I moved the nucs to a different location and repopulated from the main hive, a frame of sealed brood and about a frame shake of bees. This met with near disaster as I had inadvertently shook the queen from the main hive into the transfer box and had her out of the hive for over 8 hours. I had wondered why the bees had looked kill the new queen and it wasn't till I had seen the main queen on the last frame of transfer that my heart rate raised and it all began to make a little more scene.
I did move honey, nectar and near empty frames to help the bees build up, I don't believe that they did much comb building.
The last I opened the nucs was in October, by this time two of the hives had slowed on brooding. I had moved 4 partly filled nectar frames on top of them the strongest had some uncapped brood and capped honey on the top. The nucs had 16 medium frames and I would estimate 12 lb (5.5 kg) to 25 lb (11.3 kg) of honey. Good luck little bees.
So ten days ago:
I attempted to listen to the nucs with a stethoscope and knocking on it. No sound, are they dead? The last hive on the right of the picture is completely empty.

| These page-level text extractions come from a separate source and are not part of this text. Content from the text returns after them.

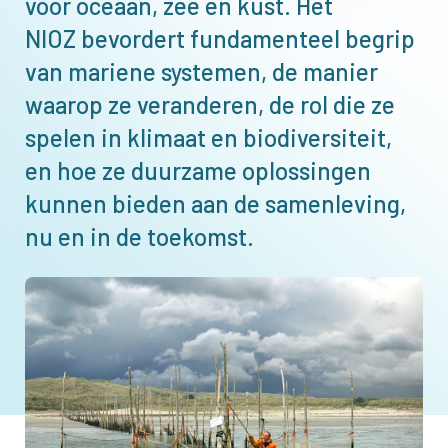
voor oceaan, zee en kust. Het
NIOZ bevordert fundamenteel begrip
van mariene systemen, de manier
waarop ze veranderen, de rol die ze
spelen in klimaat en biodiversiteit,
en hoe ze duurzame oplossingen
kunnen bieden aan de samenleving,
nu en in de toekomst.
Afbeelding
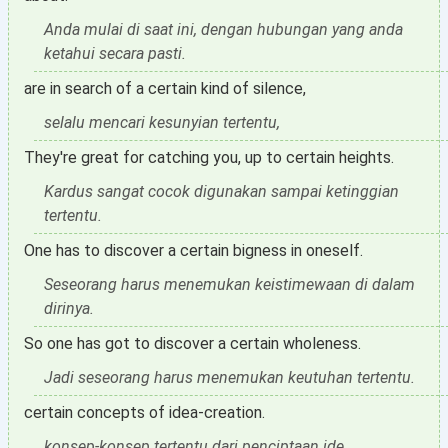
Anda mulai di saat ini, dengan hubungan yang anda
ketahui secara pasti.
are in search of a certain kind of silence,
selalu mencari kesunyian tertentu,
They're great for catching you, up to certain heights.
Kardus sangat cocok digunakan sampai ketinggian
tertentu.
One has to discover a certain bigness in oneself.
Seseorang harus menemukan keistimewaan di dalam
dirinya.
So one has got to discover a certain wholeness.
Jadi seseorang harus menemukan keutuhan tertentu.
certain concepts of idea-creation.
konsep-konsep tertentu dari penciptaan ide.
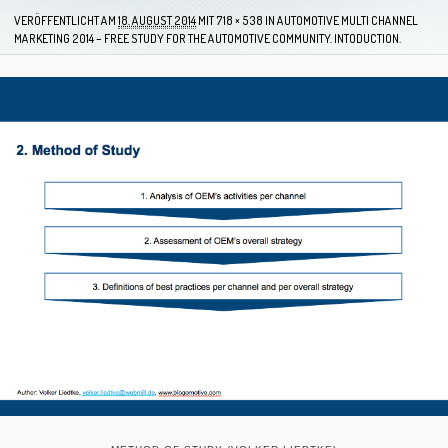
VERÖFFENTLICHT AM
18. AUGUST 2014
MIT
718 × 538
IN
AUTOMOTIVE MULTI CHANNEL
MARKETING 2014 – FREE STUDY FOR THE AUTOMOTIVE COMMUNITY. INTODUCTION.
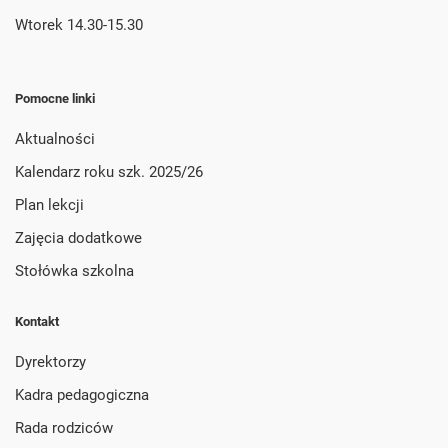
Wtorek 14.30-15.30
Pomocne linki
Aktualności
Kalendarz roku szk. 2025/26
Plan lekcji
Zajęcia dodatkowe
Stołówka szkolna
Kontakt
Dyrektorzy
Kadra pedagogiczna
Rada rodziców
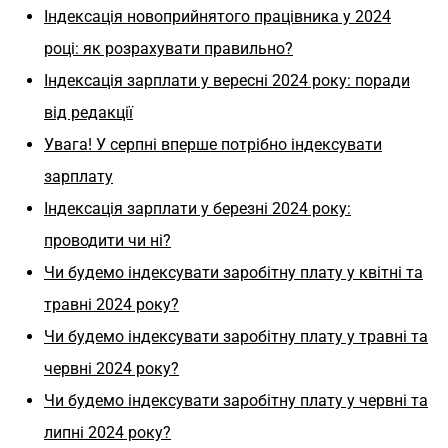
Індексація новоприйнятого працівника у 2024
році: як розрахувати правильно?
Індексація зарплати у вересні 2024 року: поради
від редакції
Увага! У серпні вперше потрібно індексувати
зарплату
Індексація зарплати у березні 2024 року:
проводити чи ні?
Чи будемо індексувати заробітну плату у квітні та
травні 2024 року?
Чи будемо індексувати заробітну плату у травні та
червні 2024 року?
Чи будемо індексувати заробітну плату у червні та
липні 2024 року?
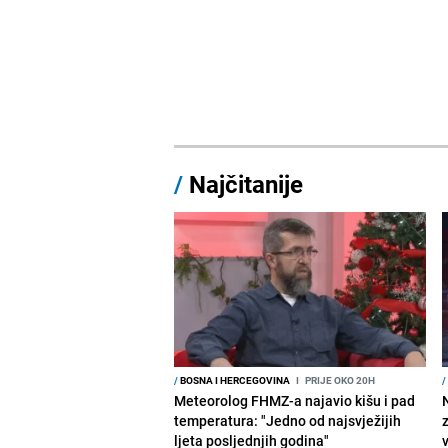
/
Najčitanije
/
BOSNA I HERCEGOVINA
I
PRIJE OKO 20H
/
Meteorolog FHMZ-a najavio kišu i pad
temperatura: "Jedno od najsvježijih
ljeta posljednjih godina"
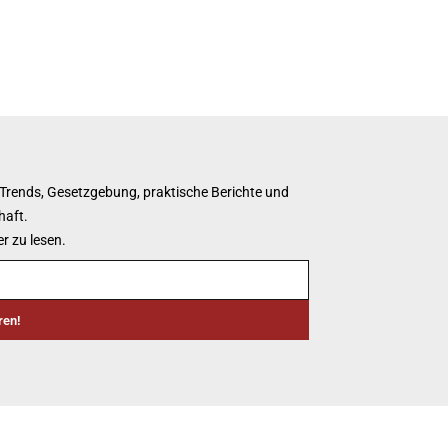
 Trends, Gesetzgebung, praktische Berichte und
haft.
r zu lesen.
ren!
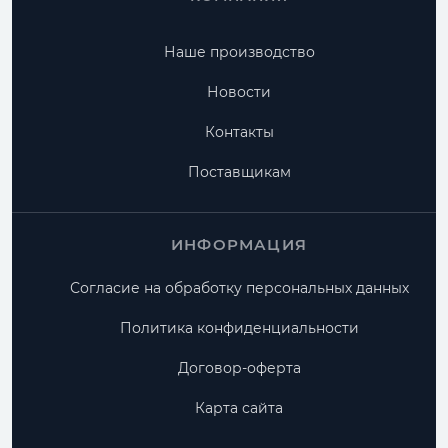
Наше производство
Новости
Контакты
Поставщикам
ИНФОРМАЦИЯ
Согласие на обработку персональных данных
Политика конфиденциальности
Договор-оферта
Карта сайта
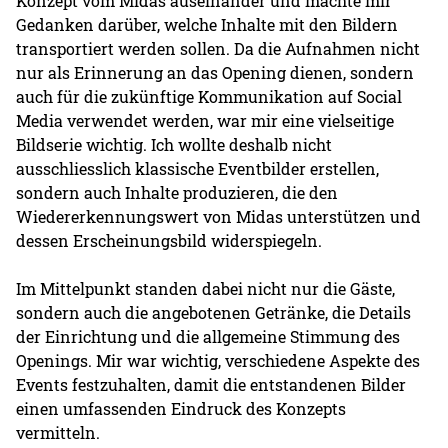
Konzept vom Midas auseinander und machte mir
Gedanken darüber, welche Inhalte mit den Bildern
transportiert werden sollen. Da die Aufnahmen nicht
nur als Erinnerung an das Opening dienen, sondern
auch für die zukünftige Kommunikation auf Social
Media verwendet werden, war mir eine vielseitige
Bildserie wichtig. Ich wollte deshalb nicht
ausschliesslich klassische Eventbilder erstellen,
sondern auch Inhalte produzieren, die den
Wiedererkennungswert von Midas unterstützen und
dessen Erscheinungsbild widerspiegeln.
Im Mittelpunkt standen dabei nicht nur die Gäste,
sondern auch die angebotenen Getränke, die Details
der Einrichtung und die allgemeine Stimmung des
Openings. Mir war wichtig, verschiedene Aspekte des
Events festzuhalten, damit die entstandenen Bilder
einen umfassenden Eindruck des Konzepts
vermitteln.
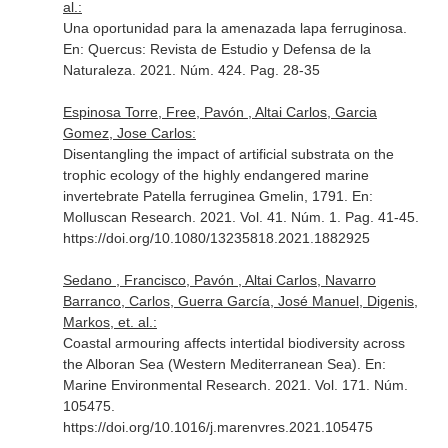
al.:
Una oportunidad para la amenazada lapa ferruginosa.
En: Quercus: Revista de Estudio y Defensa de la
Naturaleza
. 2021. Núm. 424. Pag. 28-35
Espinosa Torre, Free, Pavón , Altai Carlos, Garcia
Gomez, Jose Carlos:
Disentangling the impact of artificial substrata on the
trophic ecology of the highly endangered marine
invertebrate Patella ferruginea Gmelin, 1791.
En:
Molluscan Research
. 2021. Vol. 41. Núm. 1. Pag. 41-45.
https://doi.org/10.1080/13235818.2021.1882925
Sedano , Francisco, Pavón , Altai Carlos, Navarro
Barranco, Carlos, Guerra García, José Manuel, Digenis,
Markos, et. al.:
Coastal armouring affects intertidal biodiversity across
the Alboran Sea (Western Mediterranean Sea).
En:
Marine Environmental Research
. 2021. Vol. 171. Núm.
105475.
https://doi.org/10.1016/j.marenvres.2021.105475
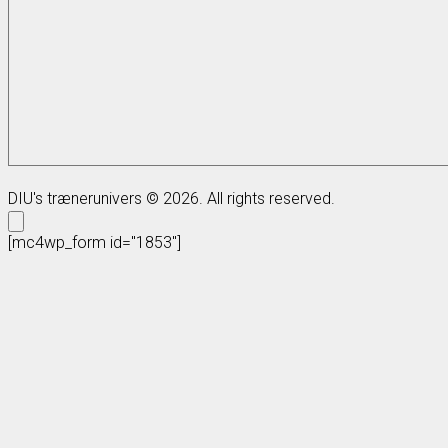
DIU's trænerunivers © 2026. All rights reserved.
[mc4wp_form id="1853"]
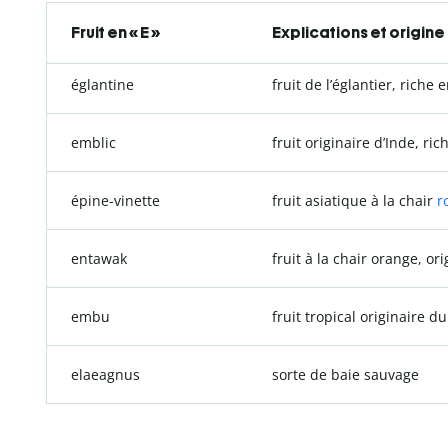
Fruit en « E »
Explications et origine
églantine
fruit de l’églantier, riche
emblic
fruit originaire d’Inde, ri
épine-vinette
fruit asiatique à la chair
r
entawak
fruit à la chair orange, ori
embu
fruit tropical originaire du
elaeagnus
sorte de baie sauvage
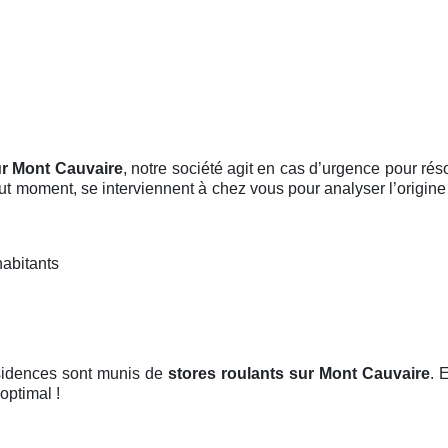
ur Mont Cauvaire
, notre société agit en cas d’urgence pour ré
tout moment, se interviennent à chez vous pour analyser l’origine
habitants
ésidences sont munis de
stores roulants
sur Mont Cauvaire
. 
optimal !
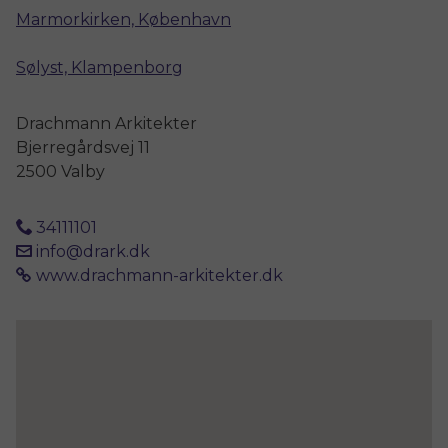
Marmorkirken, København
Sølyst, Klampenborg
Drachmann Arkitekter
Bjerregårdsvej 11
2500 Valby
34111101
info@drark.dk
www.drachmann-arkitekter.dk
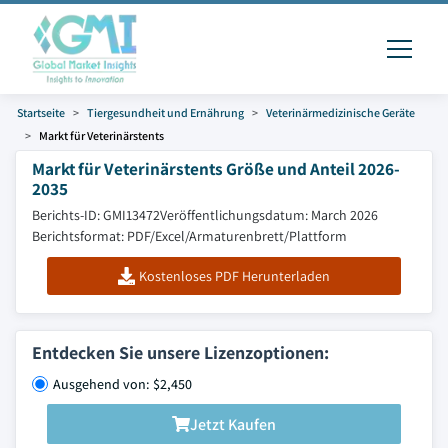
Startseite
Tiergesundheit und Ernährung
Veterinärmedizinische Geräte
Markt für Veterinärstents
Markt für Veterinärstents Größe und Anteil 2026-
2035
Berichts-ID: GMI13472
Veröffentlichungsdatum: March 2026
Berichtsformat: PDF/Excel/Armaturenbrett/Plattform
Kostenloses PDF Herunterladen
Entdecken Sie unsere Lizenzoptionen:
Ausgehend von: $2,450
Jetzt Kaufen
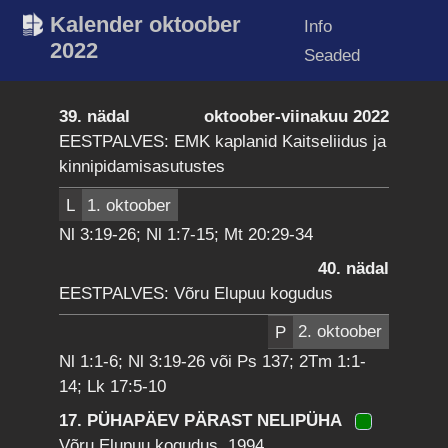
Kalender oktoober
Info
2022
Seaded
39. nädal
oktoober-viinakuu 2022
EESTPALVES: EMK kaplanid Kaitseliidus ja
kinnipidamisasutustes
L
1. oktoober
Nl 3:19-26; Nl 1:7-15; Mt 20:29-34
40. nädal
EESTPALVES: Võru Elupuu kogudus
P
2. oktoober
Nl 1:1-6; Nl 3:19-26 või Ps 137; 2Tm 1:1-
14; Lk 17:5-10
17. PÜHAPÄEV PÄRAST NELIPÜHA
Võru Elupuu kogudus, 1994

The last few days we have had a warm up and today was calm 10 mph (16kph) wind at 47 (8 c). Some bees flying.
I went to check on them. Should of had the smoker. They were not happy having the lid removed.
Nuc one still had capped honey.
Nuc two inner top frame almost empty.
Replaced it with a frame similar to this one. Getting those bees off was a pain, should have had the smoker. Hope I didn't kill the Queen not that I saw her.
Nuc thee still have some capped honey on the top it can bee seen in the lower middle of the pic.
How do my nucs look in regards to population?
How often should I be monitoring the honey reserves in the nucs?
In my area I estimate that I'm still a month or two from flowers in the area and last frost is not expected until the first of June. Last year I saw fully developed drones near the end of April.
What would be a good estimate for adding ultra bee patties and syrup if weather is failing to produce or to really help the bees explode?
Thanks in advance for your help and advice.